Open Schniwarixl opened 5 years ago
This bug was introduced with the fix for https://github.com/boostorg/rational/issues/18 released in boost 1.68.
It can be reproduced with the following single line (throws at construction):
boost::multiprecision::cpp_rational rational(1, -2);
As Schniwarixl commented, the problem is the the check using std::numeric_limits<T>::max
before ensuring that the denominator is positive. I believe this check is there to handle edge cases like -(-2147483648)
which, for example, is not valid for a 32bit signed integer (maximum positive value is 2147483647).
However, std::numeric_limits<T>::max
is only meaningful for bounded types. In the case of boost arbitrary precisions types, std::numeric_limits<T>::max
will return the default constructed value.
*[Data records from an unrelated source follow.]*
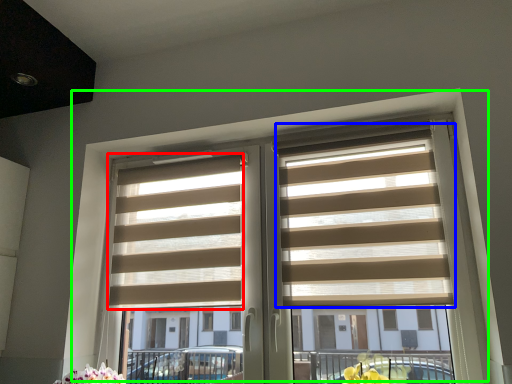 Question: Which is farther away from blind (highlighted by a red box)? blind (highlighted by a blue box) or window (highlighted by a green box)?

Choices:
 (A) blind
 (B) window

Answer: (A) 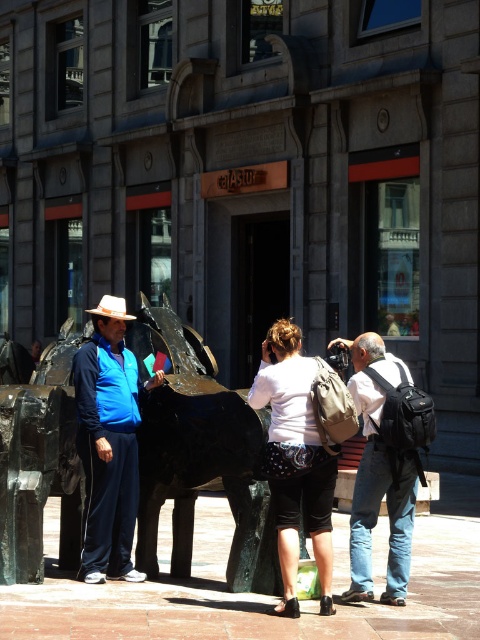 Question: Is green polished stone sculpture at center further to camera compared to matte black backpack at center?

Choices:
 (A) no
 (B) yes

Answer: (B)

Question: Does green polished stone sculpture at center appear on the right side of white matte backpack at center?

Choices:
 (A) yes
 (B) no

Answer: (B)

Question: Is green polished stone sculpture at center in front of blue fabric jacket at left?

Choices:
 (A) yes
 (B) no

Answer: (A)

Question: Estimate the real-world distances between objects in this image. Which object is farther from the green polished stone sculpture at center?

Choices:
 (A) blue fabric jacket at left
 (B) matte black backpack at center
 (C) white matte backpack at center

Answer: (B)

Question: Estimate the real-world distances between objects in this image. Which object is closer to the matte black backpack at center?

Choices:
 (A) blue fabric jacket at left
 (B) green polished stone sculpture at center
 (C) white matte backpack at center

Answer: (C)

Question: Estimate the real-world distances between objects in this image. Which object is farther from the white matte backpack at center?

Choices:
 (A) matte black backpack at center
 (B) blue fabric jacket at left
 (C) green polished stone sculpture at center

Answer: (B) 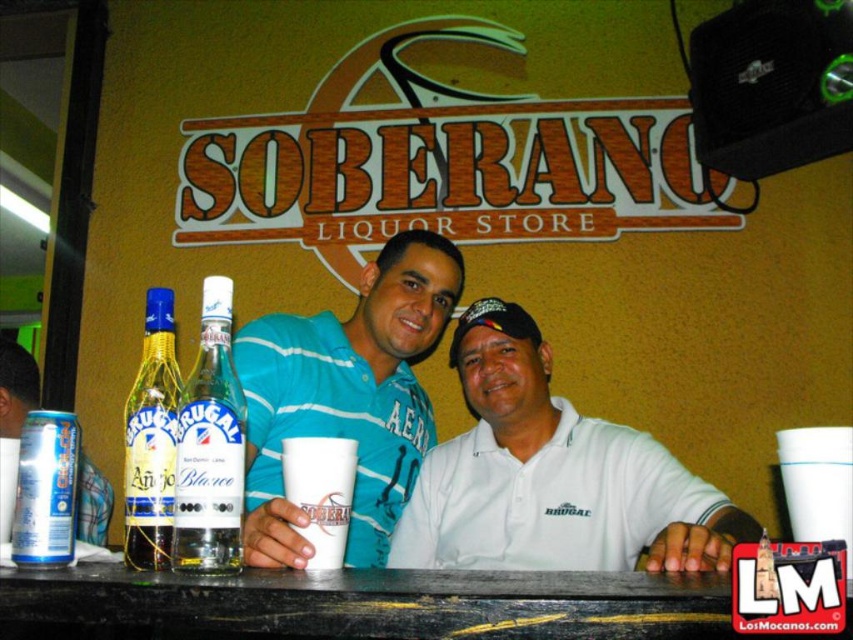 Who is more forward, (x=361, y=394) or (x=299, y=452)?

Point (x=299, y=452)

Image resolution: width=853 pixels, height=640 pixels. I want to click on teal striped polo shirt at center, so click(x=346, y=396).

The height and width of the screenshot is (640, 853). In order to click on teal striped polo shirt at center in this screenshot , I will do `click(346, 396)`.

Is clear glass bottle at center to the right of matte glass bottle at left from the viewer's perspective?

Yes, clear glass bottle at center is to the right of matte glass bottle at left.

Is point (210, 444) positioned after point (79, 481)?

That is False.

The height and width of the screenshot is (640, 853). I want to click on clear glass bottle at center, so coord(210,445).

Is point (140, 502) closer to viewer compared to point (65, 460)?

No, it is not.

Who is lower down, clear glass bottle at left or silver metallic can at lower left?

silver metallic can at lower left is below.

Image resolution: width=853 pixels, height=640 pixels. I want to click on clear glass bottle at left, so click(151, 440). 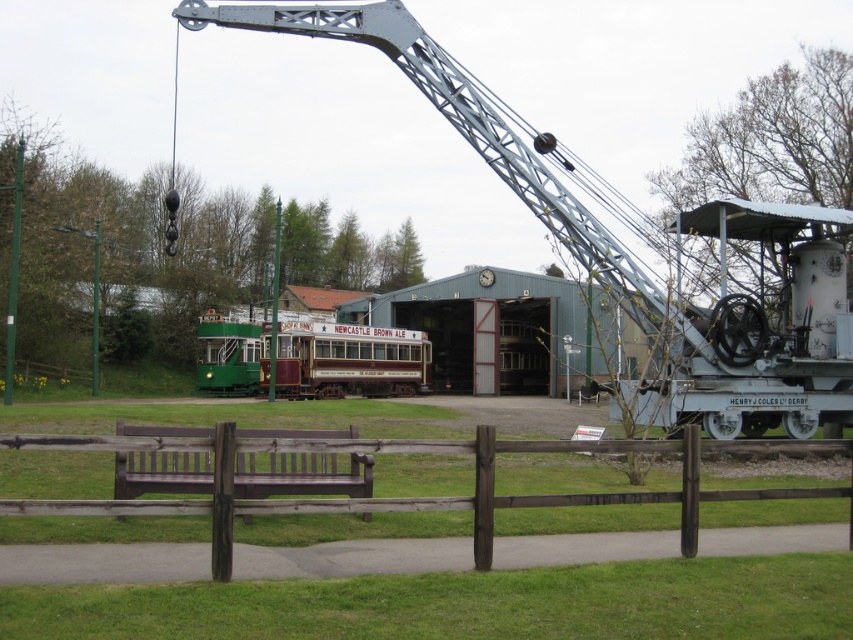 You are a visitor at the museum and want to take a photo of both the metallic gray crane at center and the green polished wood tram at center. Which object should you position to your left to include both in the frame?

To include both the metallic gray crane at center and the green polished wood tram at center in the frame, position the green polished wood tram at center to your left since the metallic gray crane at center is on its right side.

You are a visitor at the museum and want to take a photo of the metallic gray crane at center and the brown wooden fence at lower center. Which object should you focus on first if you want to capture both in a single frame without moving the camera?

The metallic gray crane at center is bigger than the brown wooden fence at lower center, so you should focus on the metallic gray crane at center first to ensure it is in clear view, then adjust the framing to include the smaller brown wooden fence at lower center.

You are a maintenance worker at the museum and need to move a 25 meter long extension ladder from the metallic gray crane at center to the green polished wood tram at center. Can you safely transport it without the ladder touching either object?

The distance between the metallic gray crane at center and the green polished wood tram at center is 24.83 meters. Since the ladder is 25 meters long, it would extend beyond the space between them, making it unsafe to transport without touching either object. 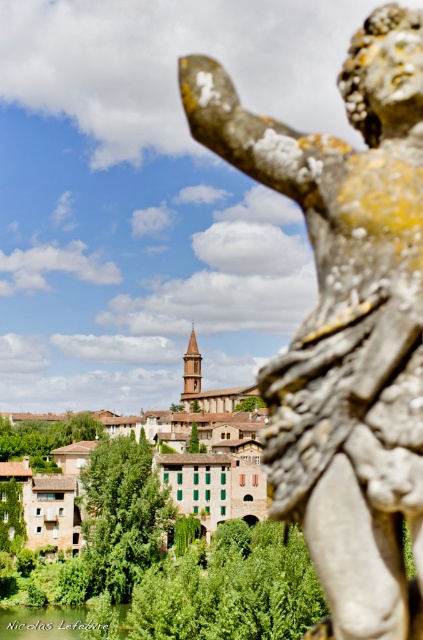 You are a tourist standing in the historic town and want to take a photo of the brown stone buildings at center. The camera you have can only focus on objects within a 0.3 unit radius from the point specified by coordinates. Is the point at coordinates (159, 465) within that focus range to capture the brown stone buildings at center?

The point at coordinates (159, 465) is on the brown stone buildings at center, so yes, the camera can focus on the brown stone buildings at center as the point is within the required radius. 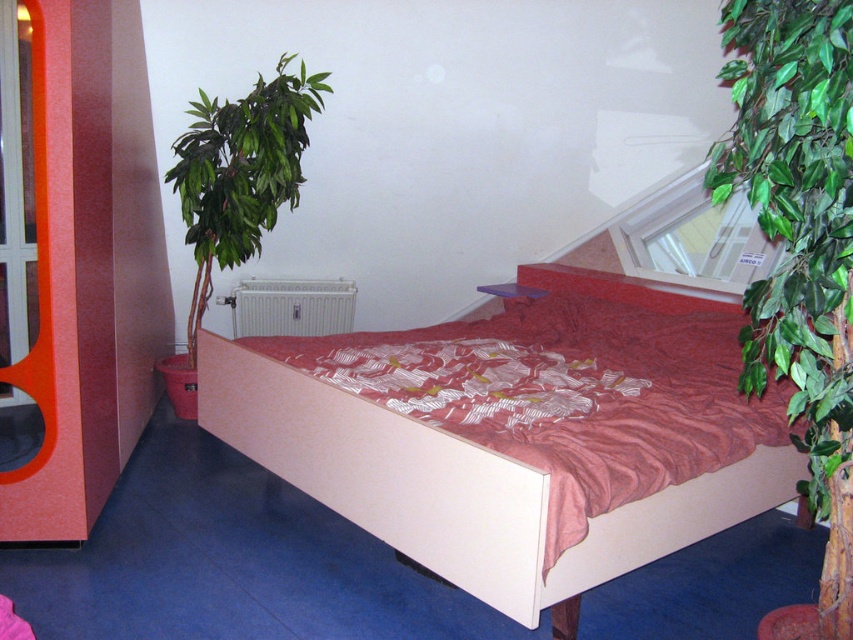 Question: Is matte white bed at center above white metallic radiator at center?

Choices:
 (A) yes
 (B) no

Answer: (B)

Question: Which object is positioned farthest from the white metallic radiator at center?

Choices:
 (A) green leafy plant at right
 (B) green leafy plant at left
 (C) matte white bed at center

Answer: (A)

Question: Which point is closer to the camera?

Choices:
 (A) (190, 364)
 (B) (289, 332)
 (C) (384, 442)
 (D) (802, 74)

Answer: (D)

Question: Which object is positioned closest to the green leafy plant at right?

Choices:
 (A) matte white bed at center
 (B) green leafy plant at left

Answer: (A)

Question: Is matte white bed at center closer to camera compared to green leafy plant at left?

Choices:
 (A) yes
 (B) no

Answer: (A)

Question: Observing the image, what is the correct spatial positioning of green leafy plant at right in reference to white metallic radiator at center?

Choices:
 (A) left
 (B) right

Answer: (B) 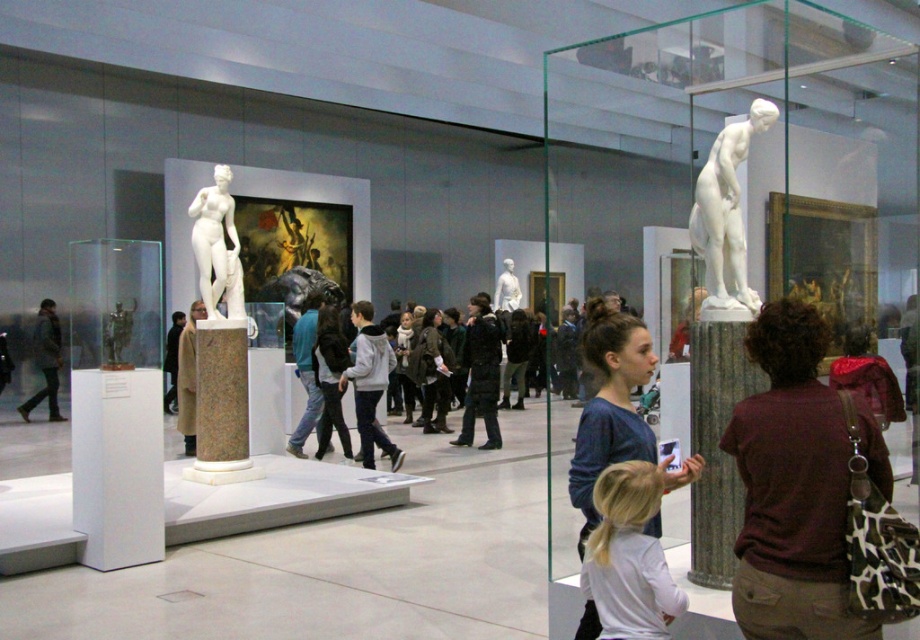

For a cpp_int
specifically, this is 0.
A solution is to check if the type is bounded or not, using std::numeric_limits<T>::is_bounded
before calling std::numeric_limits<T>::max
.
Opened pull request with the proposed fix plus a unit test: https://github.com/boostorg/rational/pull/41.
The code below throws exception:
boost::rational<boost::multiprecision::cpp_int> r(1, -1)
Solution: the following line in the boost::rational::normalize() :
if (den < -(std::numeric_limits<IntType>::max)()) {
must be replaced with:
if (den == -den) {
+1, updated from boost 1.64 to 1.77 and encountered the same error.
Workarounded it with
if (d < 0) {
n *= -1;
d *= -1;
}
boost::rational<boost::multiprecision::cpp_int> rational(n, d);
I found a comment in my company’s code base referencing this issue by link. This seems to be solved (at least in 1.80.0). Why is the issue still open?
When using a rational with an arbitrary precision integer as given by...
typedef boost::multiprecision::number<boost::multiprecision::cpp_int_backend<0, 0, boost::multiprecision::signed_magnitude, boost::multiprecision::checked>> RationalIntType;
typedef boost::rational Rational;
The following will throw an exception...
Rational test(-2, -4);
This is due to the line
if (den < -(std::numeric_limits::max)()) {
BOOST_THROW_EXCEPTION(bad_rational("bad rational: non-zero singular denominator"));
}
in "templatevoid rational::normalize()"
where std::numeric_limits::max() gives 0. Therefore all negative denominators will throw an exception.
In previous boost version there was no test against max().